In 2011, Gillett joined the board of directors at Symantec. He was later appointed COO and worked with the company as it split into two independent companies, focused on security and information management, in late 2014. The latter portion, named Veritas Technologies, was sold to the Carlyle Group in August 2015. “They were investing in a lot of the assets that were not related to cybersecurity,” Gillett said. “When we sold the majority of those assets to private equity in 2015, I left, as did much of the executive team, because [Symantec] was a different company focused on a much smaller part of the market.”
He was then asked by David Krane, the CEO and managing partner at GV, to join Google as a startup advisor.
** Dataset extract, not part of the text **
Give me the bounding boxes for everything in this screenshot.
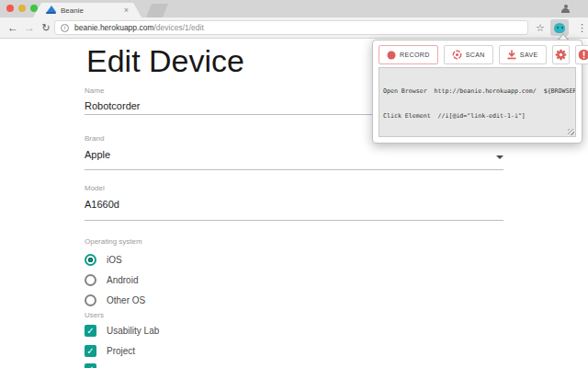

The former Symantec executive was about to turn 40, however, and have a seventh child with his wife. “I was kind of reluctant,” he said. “But they convinced me that I would get free food, I would get to ride the Google bike and I would also get to work with great entrepreneurs. And so I joined.”
“I’m looking under the tinted part of the conference-room glass saying, ‘I hope that’s not Astro.'”
He was paired up with roughly 30 companies and helped them with hiring, product decisions and other basic issues, such as how to negotiate a new office lease. Soon after, he was invited to meet the Alphabet leadership team, including Google CEO Sundar Pichai, the head of Google Fiber and Astro Teller, the jovial Captain of Moonshots at X. Gillett agreed to the meetings but knew he wasn’t interested in running a large company or department again. The meeting with Teller, however, changed everything.
“I wasn’t really trying to sell myself,” Gillett said. “So I didn’t do a lot of homework on him. I didn’t do a lot of research. Then I went down to the conference room on the first floor of our building, and I’m sitting in there, kind of waiting for Astro to walk in, and I see this guy coming toward me with rollerblades on and a ponytail in kind of a flannel T-shirt thing. I’m looking under the tinted part of the conference-room glass saying, ‘I hope that’s not Astro.'” It was Astro. The meeting was a great success, however, and by the end Gillett knew Teller was one of the smartest people he had ever met.
By January 2016, Gillett had joined Wiacek’s team inside X. “Then I wasn’t alone here anymore,” Wiacek said. “Eventually it was Shapor [Naghibzadeh], me and Stephen [Gillett], which was great. But then from there we said, ‘You know, how do we actually — what do we do next? Who do we hire? What’s our plan?'”
Life under X
The moonshot factory gave Wiacek, Gillett and Naghibzadeh the time to do some high-level thinking about the future of cybersecurity. They felt, unsurprisingly, that it would be software-based, unlike most X moonshots. The group also agreed that it would revolve around Alphabet and Google’s core strengths: huge amounts of data stored in well-protected data centers, paired with enormous computing power and smart analysis of logs.